According to Rudaw, the KRG has cut salaries, delayed paychecks for over a year, and failed to provide essential services like electricity.
“Their anger is also fueled by allegations of widespread corruption within the government and ruling parties,” notes the Kurdish news outlet.
Nechirvan Barzani, the prime minister of the Kurdistan Regional Government (KRG), acknowledged that the protesters’ frustrations are justified, but added that there is no need to resort to violence.
“These are challenging times for our region. Your frustrations are understandable, and I hear them,” said the PM, adding that he supports the “peaceful expression of views” as a legitimate democratic right, “But violence is never acceptable. I call on all of you to conduct your protests peacefully.”
The protesters reportedly engaged in clashes with riot police and Kurdish security forces.
In response, Kurdish security forces shot live ammunition into the air to disperse to demonstrators.
Rudaw learned from Taha Mohammed, spokesperson for a local public health department, that the violent demonstration in Raniya city resulted in the death of at least five protesters and injury of 80 others on Tuesday.
“We are very sad that once again demonstrations in the Kurdistan Region, unlike the majority of protests in the world, have resulted in a lot of martyrs and injured,” declared Ali Bapir, leader of the Kurdistan Islamic Group (Komal), on Tuesday.
“There are no grounds for killing people,” he emphasized, adding that people were justified in being upset because of “financial woes and the intense financial situations of the people.”
He urged “calm,” noting, ”Any side turning to violence only causes damage to all sides. Therefore, storming shelters and offices and public institutions, public or private properties will, of course, have no effect or result, but destruction and damaging this country’s infrastructure.”
The violent situation comes as the autonomous KRG continues to face threats from the Islamic State (ISIS/ISIL).

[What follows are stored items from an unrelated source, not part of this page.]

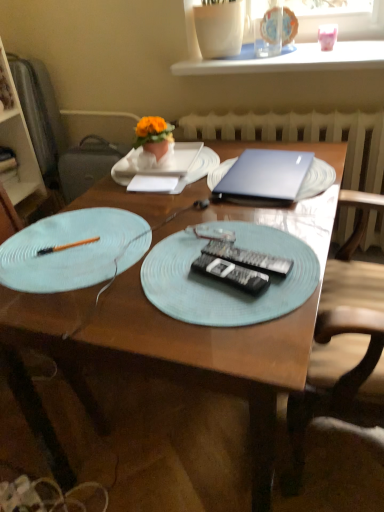 Identify the location of vacant space that's between black plastic remote control at center, marked as the 1th remote control in a bottom-to-top arrangement, and white paper at center. Image resolution: width=384 pixels, height=512 pixels. (184, 221). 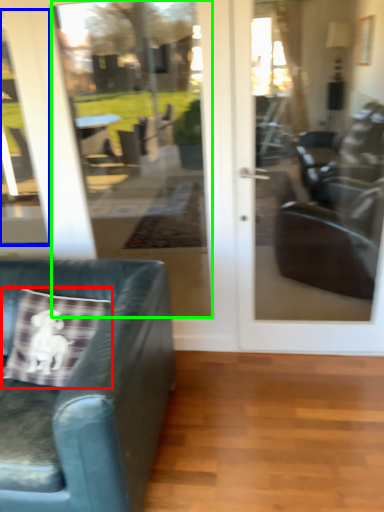 Question: Which object is the closest to the throw pillow (highlighted by a red box)? Choose among these: window (highlighted by a blue box) or glass door (highlighted by a green box).

Choices:
 (A) window
 (B) glass door

Answer: (A) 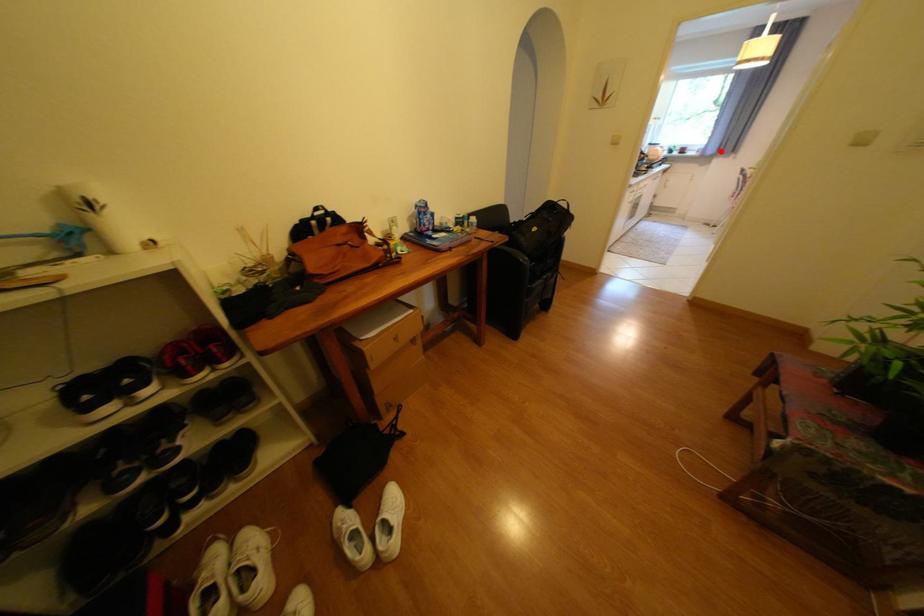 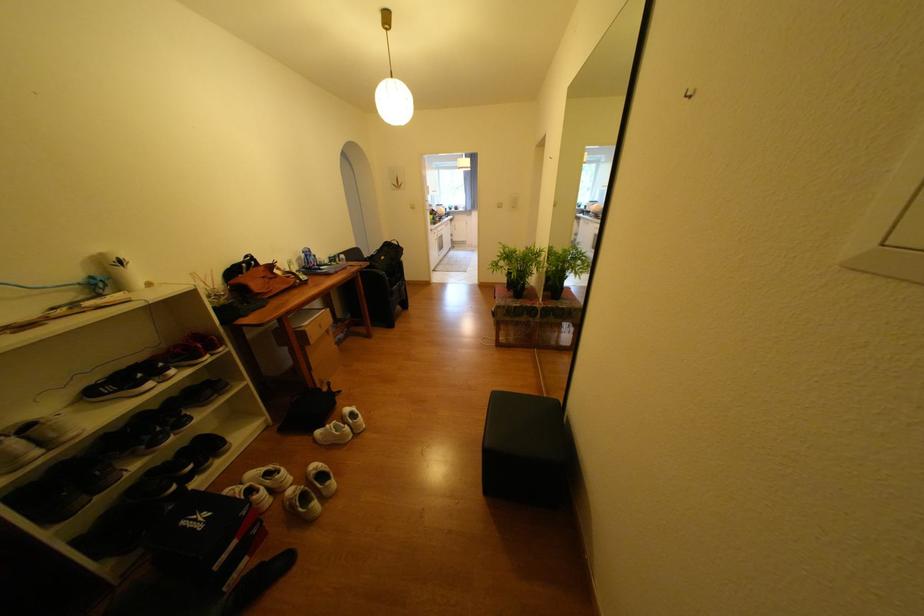 Where in the second image is the point corresponding to the highlighted location from the first image?

(479, 208) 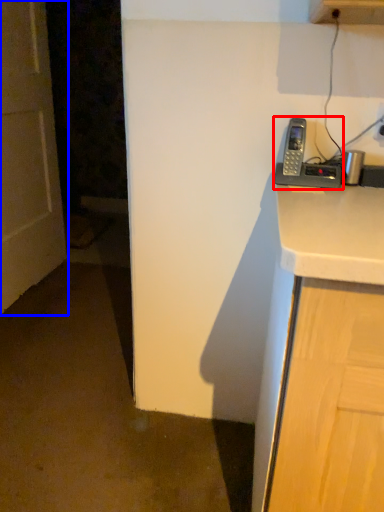 Question: Among these objects, which one is farthest to the camera, corded phone (highlighted by a red box) or door (highlighted by a blue box)?

Choices:
 (A) corded phone
 (B) door

Answer: (B) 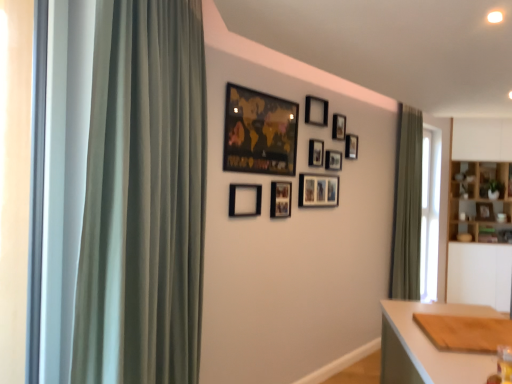 Question: Looking at the image, does wooden picture frame at center, which is the tenth picture frame in left-to-right order, seem bigger or smaller compared to green fabric curtain at left, marked as the first curtain in a left-to-right arrangement?

Choices:
 (A) small
 (B) big

Answer: (A)

Question: From the image's perspective, is wooden picture frame at center, placed as the 1th picture frame when sorted from right to left, above or below green fabric curtain at left, placed as the second curtain when sorted from back to front?

Choices:
 (A) above
 (B) below

Answer: (B)

Question: Based on their relative distances, which object is nearer to the black matte picture frame at upper center, marked as the sixth picture frame in a back-to-front arrangement?

Choices:
 (A) black matte picture frame at upper center, which ranks as the 9th picture frame in left-to-right order
 (B) matte black picture frame at upper center, placed as the 9th picture frame when sorted from right to left
 (C) green fabric curtain at right, the second curtain positioned from the front
 (D) black matte picture frame at center, the third picture frame when ordered from left to right
 (E) wooden cutting board at lower right

Answer: (A)

Question: Based on their relative distances, which object is nearer to the wooden cutting board at lower right?

Choices:
 (A) black matte picture frame at upper center, the 2th picture frame in the right-to-left sequence
 (B) black matte picture frame at upper center, the 4th picture frame when ordered from back to front
 (C) green fabric curtain at left, marked as the first curtain in a left-to-right arrangement
 (D) black matte picture frame at upper center, arranged as the 7th picture frame when viewed from the right
 (E) wooden picture frame at center, positioned as the first picture frame in back-to-front order

Answer: (C) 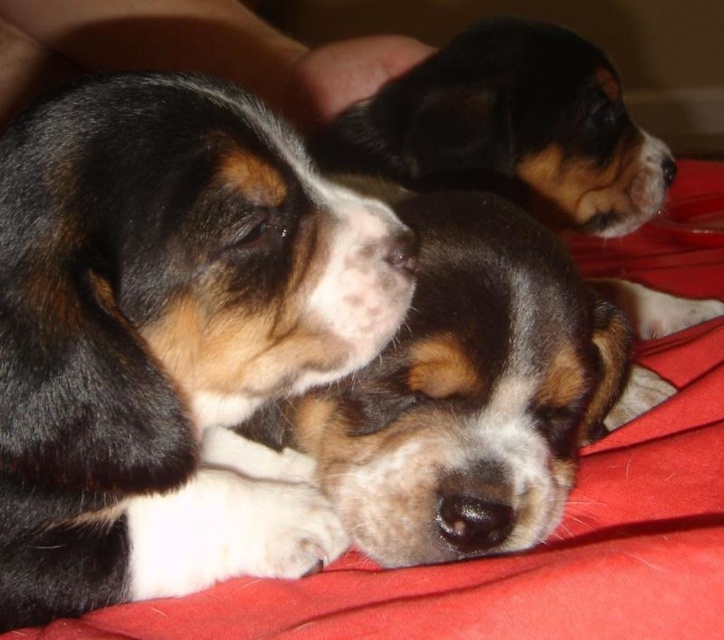 Question: Does tri-color fur puppy at center have a smaller size compared to tri-color fur beagle at center?

Choices:
 (A) no
 (B) yes

Answer: (B)

Question: Is the position of tri-color fur beagle at center more distant than that of smooth skin hand at upper left?

Choices:
 (A) no
 (B) yes

Answer: (A)

Question: Estimate the real-world distances between objects in this image. Which object is closer to the tri-color fur beagle at center?

Choices:
 (A) tri-color fur puppy at center
 (B) smooth skin hand at upper left

Answer: (A)

Question: Among these objects, which one is farthest from the camera?

Choices:
 (A) smooth skin hand at upper left
 (B) tri-color fur beagle at center

Answer: (A)

Question: Does tri-color fur puppy at center have a greater width compared to tri-color fur beagle at center?

Choices:
 (A) no
 (B) yes

Answer: (A)

Question: Which point is farther to the camera?

Choices:
 (A) tri-color fur puppy at center
 (B) tri-color fur beagle at center
 (C) smooth skin hand at upper left

Answer: (C) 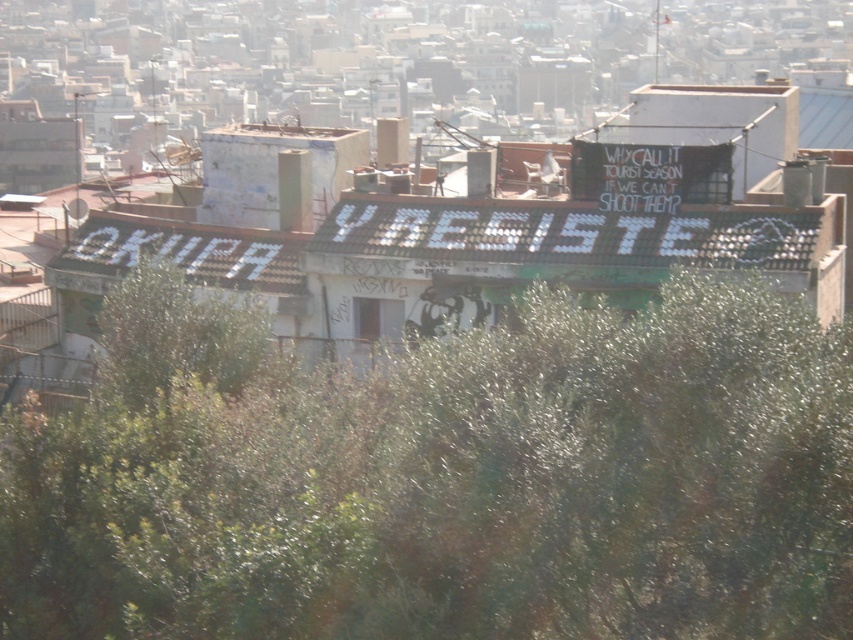 Can you confirm if green leafy tree at center is positioned below white tile roof at center?

Correct, green leafy tree at center is located below white tile roof at center.

Can you confirm if green leafy tree at center is positioned above white tile roof at center?

No.

Identify the location of green leafy tree at center. (442, 477).

Between point (660, 246) and point (253, 269), which one is positioned behind?

The point (253, 269) is more distant.

Between white tile roof at center and white corrugated metal roof at center, which one appears on the left side from the viewer's perspective?

Positioned to the left is white corrugated metal roof at center.

What do you see at coordinates (567, 232) in the screenshot? Image resolution: width=853 pixels, height=640 pixels. I see `white tile roof at center` at bounding box center [567, 232].

The image size is (853, 640). I want to click on white tile roof at center, so click(x=567, y=232).

Does point (566, 589) lie behind point (120, 269)?

No.

Does green leafy tree at center appear on the right side of white corrugated metal roof at center?

Correct, you'll find green leafy tree at center to the right of white corrugated metal roof at center.

Who is more distant from viewer, (x=310, y=374) or (x=264, y=266)?

Point (x=264, y=266)

Locate an element on the screen. green leafy tree at center is located at coordinates (442, 477). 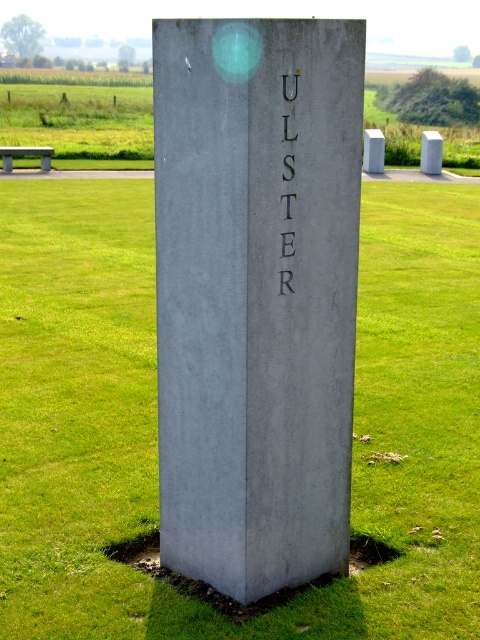 You are standing in a field and see the gray concrete monument at center. If you want to reach the monument quickly, how many steps would you estimate you need to take, assuming each step covers about 2.5 feet?

The gray concrete monument at center is 10.43 feet away. Since each step covers 2.5 feet, you would need approximately 4 steps to reach it.

You are standing in front of the monument and want to place a small flag exactly at the center of the green grass at center. According to the coordinates provided, where should you place the flag?

The flag should be placed at the coordinates point [156,420] since that is the 2D location of the green grass at center.

You are a landscape architect designing a new park. You want to place a small decorative stone statue that is 1.2 meters tall next to the gray concrete monument at center. Based on the image, will the statue be shorter than the black metal text at center?

The gray concrete monument at center is taller than the black metal text at center. Since the statue is 1.2 meters tall, we need to compare it to the height of the black metal text at center. However, the description only states the monument is taller than the text, but does not provide specific measurements for either. Therefore, it is impossible to determine if the statue will be shorter than the black metal text at center without additional information about their exact heights.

Moreover, the Iranian-backed Iraqi government has been applying military pressure on the Kurdistan region over its approval of an independence referendum back in September.
Israel and to a lesser extent Russia are among the very few countries that back the Kurds’ independence efforts.
The United States joined Baghdad, Iran, Turkey, and Syria in objecting to the move.
PM Barzani reminded the people of Kurdistan they continue to face challenges in a “violent and fragile region” where just on Tuesday the region’s security forces engaged ISIS jihadists.
“Of even more concern is that we are tracking movements by Iraqi forces in Makhmour,” he added.